Our main results are then as follows.

Theorem 1 Let {M_n} be a Wigner matrix.

  • If {M_n} is drawn from GUE, then

    \displaystyle  \frac{\log |\det M_n| - \frac{1}{2} \log n! + \frac{1}{4} \log n}{\sqrt{\frac{1}{2}\log n}} \rightarrow N(0,1)_{\bf R}.

  • If {M_n} is drawn from GOE, then

    \displaystyle  \frac{\log |\det M_n| - \frac{1}{2} \log n! + \frac{1}{4} \log n}{\sqrt{\log n}} \rightarrow N(0,1)_{\bf R}.

  • The previous two results also hold for more general Wigner matrices, assuming that the real and imaginary parts are independent, a finite moment condition is satisfied, and the entries match moments with those of GOE or GUE to fourth order. (See the paper for a more precise formulation of the result.)

Thus, we informally have

\displaystyle  |\det M_n| \approx n^{-1/4} \sqrt{n!} \exp( N( 0, \log n / 2 )_{\bf R} )

when {M_n} is drawn from GUE, or from another Wigner ensemble matching GUE to fourth order (and obeying some additional minor technical hypotheses); and

\displaystyle  |\det M_n| \approx n^{-1/4} \sqrt{n!} \exp( N( 0, \log n )_{\bf R} )

when {M_n} is drawn from GOE, or from another Wigner ensemble matching GOE to fourth order. Again, these asymptotic limiting distributions are consistent with the asymptotic behaviour for the second moments.

The extension from the GUE or GOE case to more general Wigner ensembles is a fairly routine application of the four moment theorem for Wigner matrices, although for various technical reasons we do not quite use the existing four moment theorems in the literature, but adapt them to the log determinant. The main idea is to express the log-determinant as an integral

\displaystyle  \log|\det M_n| = \frac{1}{2} n \log n - n \hbox{Im} \int_0^\infty s(\sqrt{-1}\eta)\ d\eta \ \ \ \ \ (7)
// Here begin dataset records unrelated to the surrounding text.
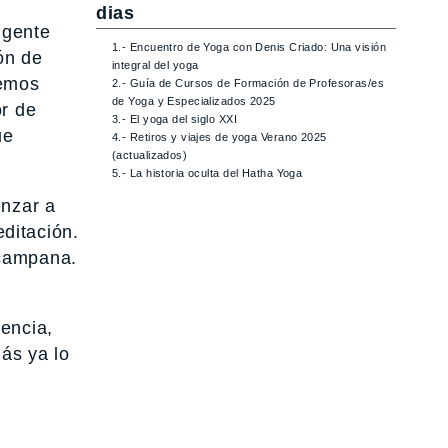
dias
 gente
1.- Encuentro de Yoga con Denis Criado: Una visión
ón de
integral del yoga
lemos
2.- Guía de Cursos de Formación de Profesoras/es
de Yoga y Especializados 2025
or de
3.- El yoga del siglo XXI
ue
4.- Retiros y viajes de yoga Verano 2025
(actualizados)
5.- La historia oculta del Hatha Yoga
enzar a
ditación.
 campana.
sencia,
ás ya lo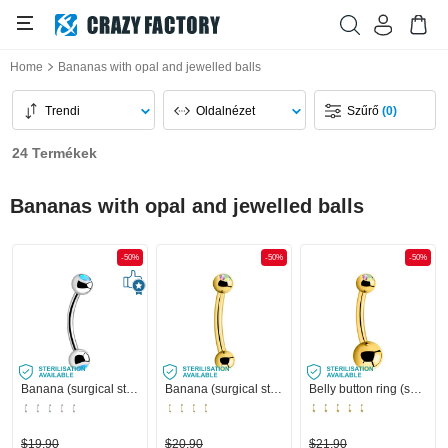
Home
Bananas with opal and jewelled balls
Trendi
Oldalnézet
Szűrő
(0)
24 Termékek
Bananas with opal and jewelled balls
-50%
-50%
-50%
Banana (surgical steel, silver, shiny finish) val vel Szintetikus opál
Banana (surgical steel, gold, shiny finish) val vel Ékszeres golyó
Belly button ring (surgical steel, gold, shiny finish) val vel Ékszeres golyó
$19,90
$20,90
$21,90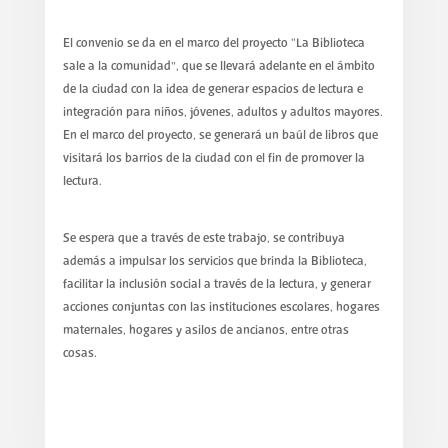
El convenio se da en el marco del proyecto “La Biblioteca
sale a la comunidad”, que se llevará adelante en el ámbito
de la ciudad con la idea de generar espacios de lectura e
integración para niños, jóvenes, adultos y adultos mayores.
En el marco del proyecto, se generará un baúl de libros que
visitará los barrios de la ciudad con el fin de promover la
lectura.
Se espera que a través de este trabajo, se contribuya
además a impulsar los servicios que brinda la Biblioteca,
facilitar la inclusión social a través de la lectura, y generar
acciones conjuntas con las instituciones escolares, hogares
maternales, hogares y asilos de ancianos, entre otras
cosas.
of the Stieltjes transform

\displaystyle  s(z) := \frac{1}{n} \hbox{tr}( \frac{1}{\sqrt{n}} M_n - z )^{-1}

of {M_n}. Strictly speaking, the integral in (7) is divergent at infinity (and also can be ill-behaved near zero), but this can be addressed by standard truncation and renormalisation arguments (combined with known facts about the least singular value of Wigner matrices), which we omit here. We then use a variant of the four moment theorem for the Stieltjes transform, as used by Erdos, Yau, and Yin (based on a previous four moment theorem for individual eigenvalues introduced by Van Vu and myself). The four moment theorem is proven by the now-standard Lindeberg exchange method, combined with the usual resolvent identities to control the behaviour of the resolvent (and hence the Stieltjes transform) with respect to modifying one or two entries, together with the delocalisation of eigenvector property (which in turn arises from local semicircle laws) to control the error terms.
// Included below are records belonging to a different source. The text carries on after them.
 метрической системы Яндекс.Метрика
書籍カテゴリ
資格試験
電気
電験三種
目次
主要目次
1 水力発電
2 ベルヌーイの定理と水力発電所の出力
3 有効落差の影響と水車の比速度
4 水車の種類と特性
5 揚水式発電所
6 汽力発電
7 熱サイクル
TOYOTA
Somewhat surprisingly (to us, at least), it turned out that it was the first part of the theorem (namely, the verification of the limiting law for the invariant ensembles GUE and GOE) that was more difficult than the extension to the Wigner case. Even in an ensemble as highly symmetric as GUE, the rows are no longer independent, and the formula (2) is basically useless for getting any non-trivial control on the log determinant. There is an explicit formula for the joint distribution of the eigenvalues of GUE (or GOE), which does eventually give the distribution of the cumulants of the log determinant, which then gives the required central limit theorem; but this is a lengthy computation, first performed by Delannay and Le Caer.
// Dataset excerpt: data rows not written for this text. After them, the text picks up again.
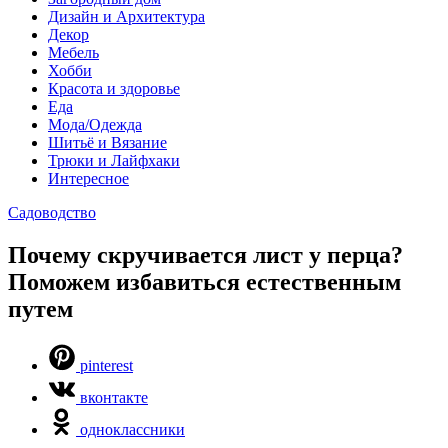
Дизайн и Архитектура
Декор
Мебель
Хобби
Красота и здоровье
Еда
Мода/Одежда
Шитьё и Вязание
Трюки и Лайфхаки
Интересное
Садоводство
Почему скручивается лист у перца?
Поможем избавиться естественным
путем
pinterest
вконтакте
одноклассники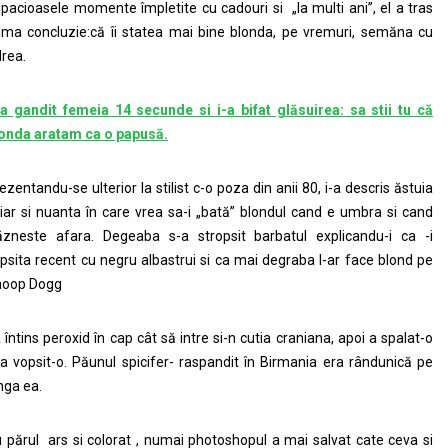
pacioasele momente împletite cu cadouri si „la multi ani”, el a tras
ima concluzie:că îi statea mai bine blonda, pe vremuri, semăna cu
rea.
a gandit femeia 14 secunde si i-a bifat glăsuirea: sa stii tu că
onda aratam ca o papusă.
ezentandu-se ulterior la stilist c-o poza din anii 80, i-a descris ăstuia
iar si nuanta în care vrea sa-i „bată” blondul cand e umbra si cand
ăzneste afara. Degeaba s-a stropsit barbatul explicandu-i ca -i
psita recent cu negru albastrui si ca mai degraba l-ar face blond pe
noop Dogg
a întins peroxid în cap cât să intre si-n cutia craniana, apoi a spalat-o
-a vopsit-o. Păunul spicifer- raspandit în Birmania era rândunică pe
nga ea.
 părul ars si colorat , numai photoshopul a mai salvat cate ceva si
Following a suggestion of my colleague, Rowan Killip, we give an alternate proof of this central limit theorem in the GUE and GOE cases, by using a beautiful observation of Trotter, namely that the GUE or GOE ensemble can be conjugated into a tractable tridiagonal form. Let me state it just for GUE:

Proposition 2 (Tridiagonal form of GUE) \cite{trotter} Let {M'_n} be the random tridiagonal real symmetric matrix

\displaystyle  M'_n = \begin{pmatrix} a_1 & b_1 & 0 & \ldots & 0 & 0 \\ b_1 & a_2 & b_2 & \ldots & 0 & 0 \\ 0 & b_2 & a_3 & \ldots & 0 & 0 \\ \vdots & \vdots & \vdots & \ddots & \vdots & \vdots \\ 0 & 0 & 0 & \ldots & a_{n-1} & b_{n-1} \\ 0 & 0 & 0 & \ldots & b_{n-1} & a_n \end{pmatrix}

where the {a_1,\ldots,a_n, b_1,\ldots,b_{n-1}} are jointly independent real random variables, with {a_1,\ldots,a_n \equiv N(0,1)_{\bf R}} being standard real Gaussians, and each {b_i} having a {\chi}-distribution:

\displaystyle  b_i = (\sum_{j=1}^i |z_{i,j}|^2)^{1/2}

where {z_{i,j} \equiv N(0,1)_{\bf C}} are iid complex gaussians. Let {M_n} be drawn from GUE. Then the joint eigenvalue distribution of {M_n} is identical to the joint eigenvalue distribution of {M'_n}.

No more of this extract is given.